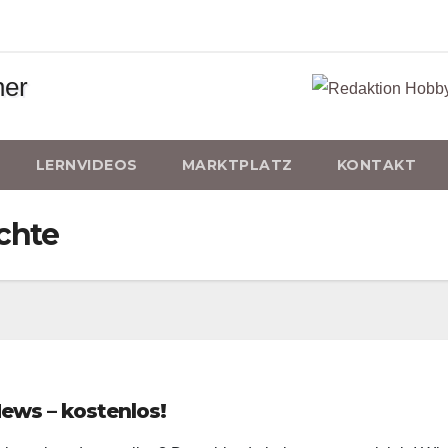
LERNVIDEOS
MARKTPLATZ
KONTAKT
chte
News – kostenlos!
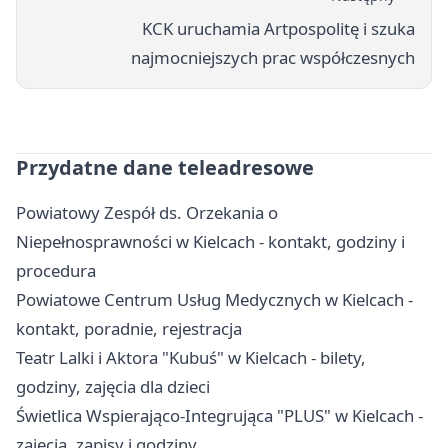
KCK uruchamia Artpospolitę i szuka
najmocniejszych prac współczesnych
Przydatne dane teleadresowe
Powiatowy Zespół ds. Orzekania o
Niepełnosprawności w Kielcach - kontakt, godziny i
procedura
Powiatowe Centrum Usług Medycznych w Kielcach -
kontakt, poradnie, rejestracja
Teatr Lalki i Aktora "Kubuś" w Kielcach - bilety,
godziny, zajęcia dla dzieci
Świetlica Wspierająco-Integrująca "PLUS" w Kielcach -
zajęcia, zapisy i godziny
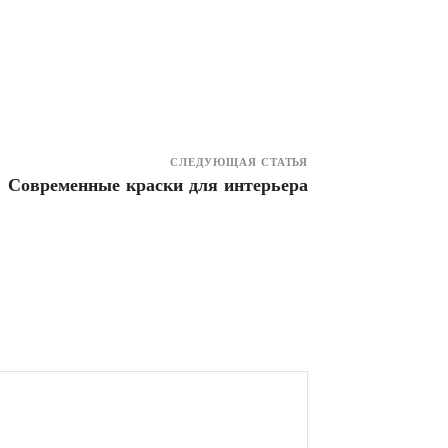
СЛЕДУЮЩАЯ СТАТЬЯ
Современные краски для интерьера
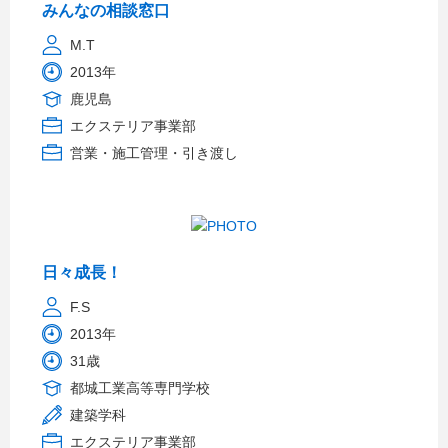
みんなの相談窓口
M.T
2013年
鹿児島
エクステリア事業部
営業・施工管理・引き渡し
日々成長！
F.S
2013年
31歳
都城工業高等専門学校
建築学科
エクステリア事業部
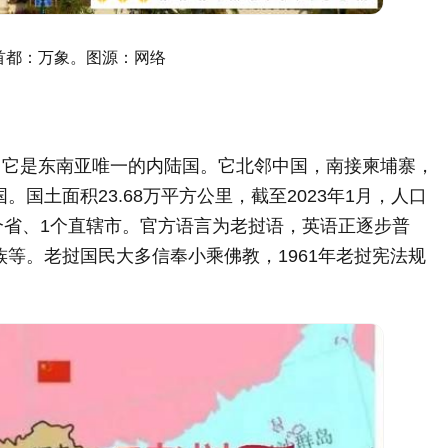
首都：
万象。图源：网络
。它是东南亚唯一的
内陆国
。它北邻
中国
，南接
柬埔寨
，
国
。国土面积23.68万平方公里，截至2023年1月，人口
个省、1个直辖市。官方语言为老挝语，英语正逐步普
等。老挝国民大多信奉小乘佛教，1961年老挝宪法规
。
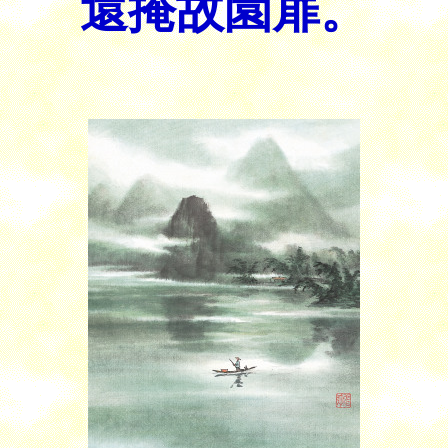
還掩故園扉。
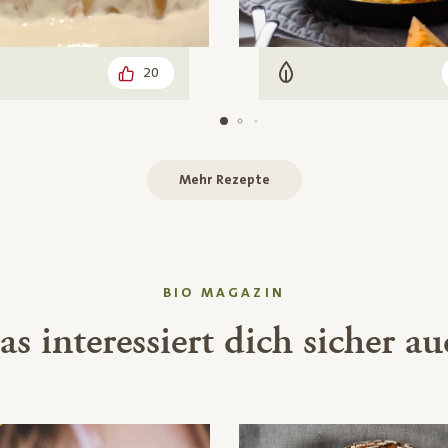
20
arisch
Vegetarisch
Mehr Rezepte
BIO MAGAZIN
s interessiert dich sicher a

════════

→ **TASK**
Starting with the first line of the data above, write out each line exactly up to and including the line that holds "СЛЕДУЮЩАЯ СТАТЬЯ". Pictures stay out.

→ **TASK ANSWER**
LERNVIDEOS
MARKTPLATZ
KONTAKT
chte
News – kostenlos!
KCK uruchamia Artpospolitę i szuka
najmocniejszych prac współczesnych
Przydatne dane teleadresowe
Powiatowy Zespół ds. Orzekania o
Niepełnosprawności w Kielcach - kontakt, godziny i
procedura
Powiatowe Centrum Usług Medycznych w Kielcach -
kontakt, poradnie, rejestracja
Teatr Lalki i Aktora "Kubuś" w Kielcach - bilety,
godziny, zajęcia dla dzieci
Świetlica Wspierająco-Integrująca "PLUS" w Kielcach -
zajęcia, zapisy i godziny
СЛЕДУЮЩАЯ СТАТЬЯ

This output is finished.